Trapp: The questions still remain from the beneficial owners about what benefits they will see and how the CCP model compares relative to a typical lending transaction.

Nichols: At this point in time both agent lenders and borrowers are working closely with a number of CCPs to develop viable options for agency securities lending transactions. A number of issues remain to be resolved before CCPs experience significant flows from agency securities lending business. Current offerings are limited in the markets available, and operational efficiencies, especially around corporate actions, must be developed before there is a wholesale adoption.

We are currently working with CCPs to ensure that these issues are resolved in such a manner as to protect the interests of the beneficial owners that we service. As such, conversations with clients remain in the infancy stage with the ability to add or protect trade flow being the primary discussion point.

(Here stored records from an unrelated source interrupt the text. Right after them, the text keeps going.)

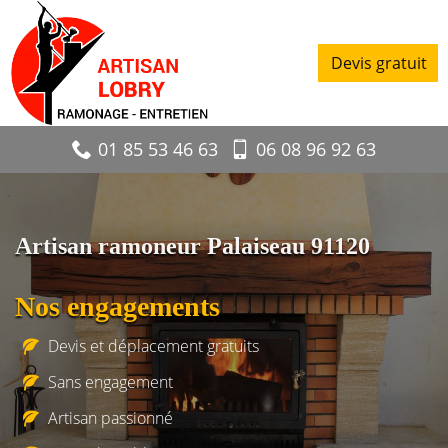
Devis gratuit
01 85 53 46 63
06 08 96 92 63
Artisan ramoneur Palaiseau 91120
Nos engagements
Devis et déplacement gratuits
Sans engagement
Artisan passionné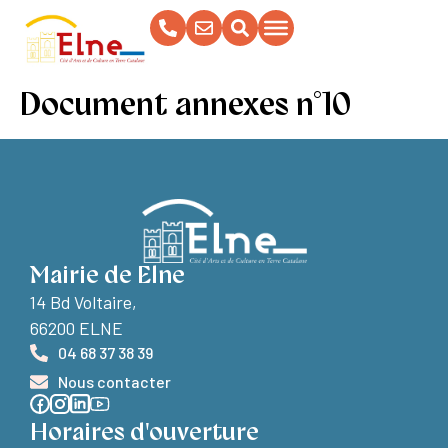
contenu
principal
Document annexes n°10
Mairie de Elne
14 Bd Voltaire,
66200 ELNE
04 68 37 38 39
Nous contacter
Horaires d'ouverture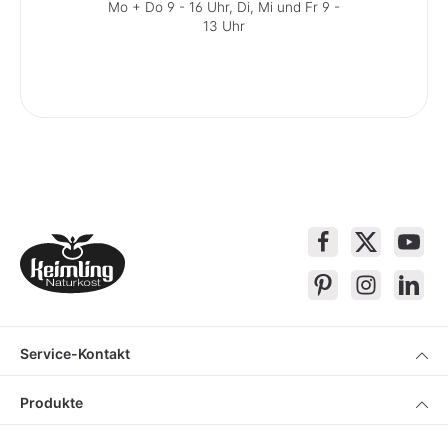
Mo + Do 9 - 16 Uhr, Di, Mi und Fr 9 -
13 Uhr
Service-Kontakt
Produkte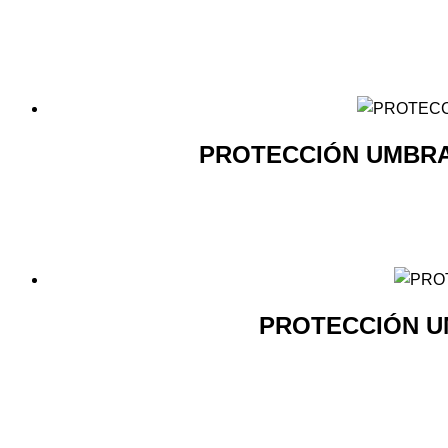
PROTECCIÓN UMBRA
PROTECCIÓN U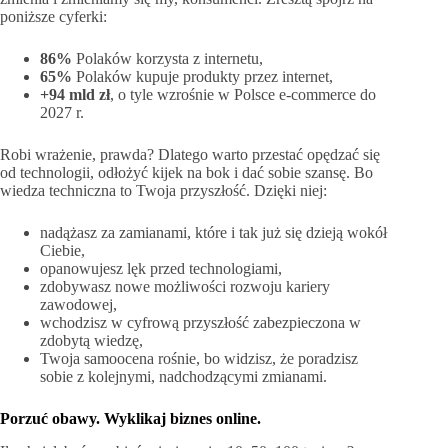
poniższe cyferki:
86%
Polaków korzysta z internetu,
65%
Polaków kupuje produkty przez internet,
+94 mld zł
, o tyle wzrośnie w Polsce e-commerce do
2027 r.
Robi wrażenie, prawda? Dlatego warto przestać opędzać się
od technologii, odłożyć kijek na bok i dać sobie szansę. Bo
wiedza techniczna to Twoja przyszłość. Dzięki niej:
nadążasz za zamianami, które i tak już się dzieją wokół
Ciebie,
opanowujesz lęk przed technologiami,
zdobywasz nowe możliwości rozwoju kariery
zawodowej,
wchodzisz w cyfrową przyszłość zabezpieczona w
zdobytą wiedzę,
Twoja samoocena rośnie, bo widzisz, że poradzisz
sobie z kolejnymi, nadchodzącymi zmianami.
Porzuć obawy. Wyklikaj biznes online.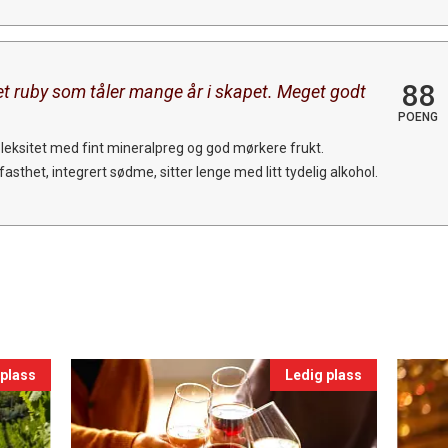
88
 ruby som tåler mange år i skapet. Meget godt
POENG
leksitet med fint mineralpreg og god mørkere frukt.
sthet, integrert sødme, sitter lenge med litt tydelig alkohol.
 plass
Ledig plass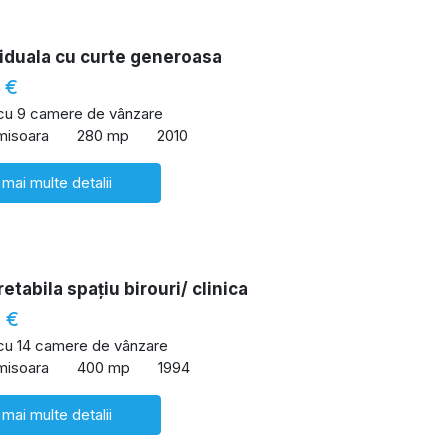
viduala cu curte generoasa
 €
 cu 9 camere de vânzare
imisoara
280 mp
2010
 mai multe detalii
etabila spațiu birouri/ clinica
 €
 cu 14 camere de vânzare
imisoara
400 mp
1994
 mai multe detalii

Lynch: US beneficial owners are watching and educating themselves as the CCP model evolves. The securities lending CCP model has evolved faster in Europe but current regulatory registrations do not allow US beneficial owners to participate. A US CCP model is still in the concept stage. I believe most beneficial owners are curious and are willing to review models as they come to market, but are waiting to see what they are and what value it brings to them.

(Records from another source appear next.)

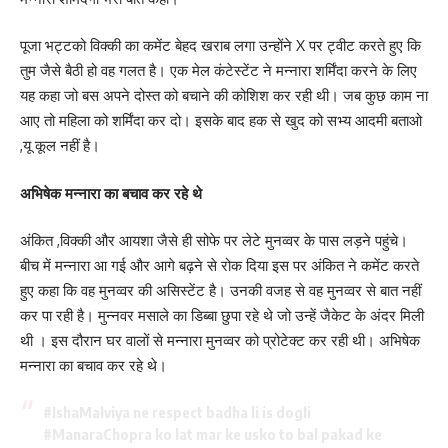
पूजा भट्टको विक्की का कमेंट बेहद खराब लगा उन्होंने X पर ट्वीट करते हुए कि
तुम जैसे बैठी हो वह गलत है। एक मेल कंटेस्टेंट ने मन्नारा शर्मिंदा करने के लिए
यह कहा जो बस अपने दोस्त को बचाने की कोशिश कर रही थी। जब कुछ काम ना
आए तो महिला को शर्मिंदा कर दो। इसके बाद हक से खुद को सभ्य आदमी बताओ
,यू कूल नहीं है।
अभिषेक मन्नारा का बचाव कर रहे थे
अंकित ,विक्की और आयशा जैसे ही सोफे पर लेटे मुनव्वर के पास लड़ने पहुंचे।
बीच में मन्नारा आ गई और आगे बढ़ने से रोक दिया इस पर अंकित ने कमेंट करते
हुए कहा कि वह मुनव्वर की असिस्टेंट है। उनकी वजह से वह मुनव्वर से बात नहीं
कर पा रही है। मुन्नवर मसाले का डिब्बा छुपा रहे थे जो उन्हें जैकेट के अंदर मिली
थी । इस दौरान घर वालों से मन्नारा मुनव्वर को प्रोटेक्ट कर रही थी। अभिषेक
मन्नारा का बचाव कर रहे थे।
#IshaMalviya
ne respect badha li is dogli
#ManaraChopra
ko lat mar ke usko to bal pakad ke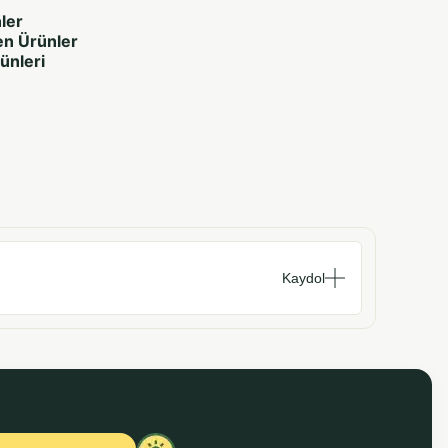
ler
en Ürünler
rünleri
Kaydol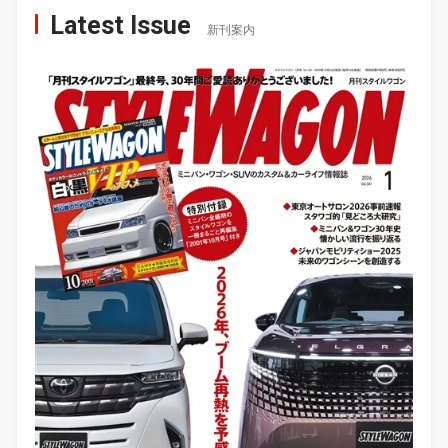
Latest Issue
新刊案内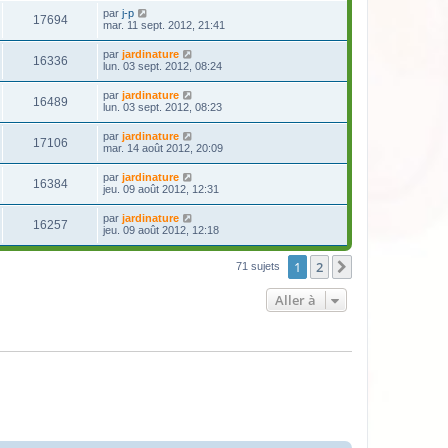
par
j-p
17694
mar. 11 sept. 2012, 21:41
par
jardinature
16336
lun. 03 sept. 2012, 08:24
par
jardinature
16489
lun. 03 sept. 2012, 08:23
par
jardinature
17106
mar. 14 août 2012, 20:09
par
jardinature
16384
jeu. 09 août 2012, 12:31
par
jardinature
16257
jeu. 09 août 2012, 12:18
1
2
Suivante
71 sujets
Aller à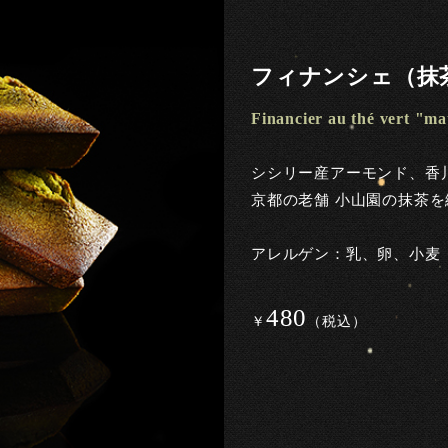
フィナンシェ（抹
Financier au thé vert "m
シシリー産アーモンド、香
京都の老舗 小山園の抹茶
アレルゲン：乳、卵、小麦
480
￥
（税込）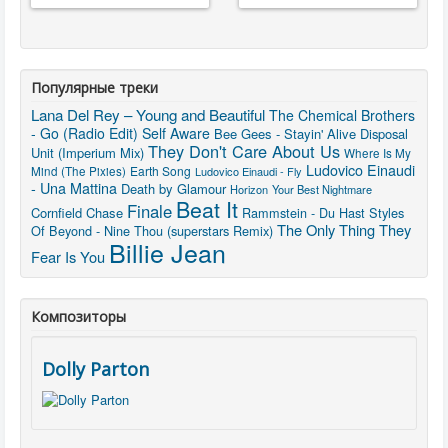
Популярные треки
Lana Del Rey – Young and Beautiful
The Chemical Brothers
- Go (Radio Edit)
Self Aware
Bee Gees - Stayin' Alive
Disposal
They Don't Care About Us
Unit (Imperium Mix)
Where Is My
Ludovico Einaudi
Earth Song
Mind (The Pixies)
Ludovico Einaudi - Fly
- Una Mattina
Death by Glamour
Horizon
Your Best Nightmare
Beat It
Finale
Cornfield Chase
Rammstein - Du Hast
Styles
The Only Thing They
Of Beyond - Nine Thou (superstars Remix)
Billie Jean
Fear Is You
Композиторы
Dolly Parton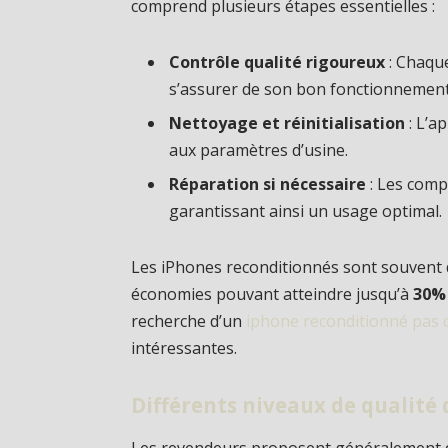
comprend plusieurs étapes essentielles :
Contrôle qualité rigoureux
: Chaqu
s’assurer de son bon fonctionnement
Nettoyage et réinitialisation
: L’a
aux paramètres d’usine.
Réparation si nécessaire
: Les comp
garantissant ainsi un usage optimal.
Les iPhones reconditionnés sont souvent d
économies pouvant atteindre jusqu’à
30%
recherche d’un
iphone reconditionné pas 
intéressantes.
Différents niveaux de qualité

Benedict: As CCPs offer both borrowers and lenders a more capital-efficient route to market, there has been increased interest not only from these two market participants, but also from beneficial owners. CCPs will allow borrowers to capture netting benefits and will reduce the risk weighting applied to agent lenders’ indemnified transactions. As the securities finance industry recognises the benefits of a CCP model, EquiLend has partnered with Eurex Clearing to facilitate CCP access for our client base. Our clients will be able to make use of their existing infrastructure to route transactions to Eurex Clearing’s Lending CCP. As this new route to market emerges, DataLend is poised to capture transactions executed on CCP platforms in addition to traditional bilateral trades.

Wilson: Beneficial owners are expressing an interest in the benefits and how they will impact on them. The benefits are more obvious for borrowers and agents but are less clear for beneficial owners. Beneficial owners would want to understand whether this will result in higher revenue or lower risk. Given the current product, market, and collateral coverage from CCPs, there is only a relatively small amount of business that could be transacted, but further increase would be reliant on other factors all being aligned. That being said, given the regulations and rules that are upon the industry, CCPs can play a part of the changing landscape. Going on that journey as they expand and build out capability is a positive development.

Saunders: We continue to hold client discussions that primarily focus on the role of CCPs as counterparty, as well as on the protection of client assets in the event of a default. Though such conversations have become more frequent, at this time we still do not see CCPs occupying a central role within the US marketplace anytime soon.

That said, we intend to closely monitor new developments on behalf of our clients, with the belief that ongoing discussions will be beneficial to the markets as a whole. The bottom line is that many clients will be required to conduct a complete review of their lending programmes, including what is permitted under their existing charters, guidelines or mandates, before any such changes can occur.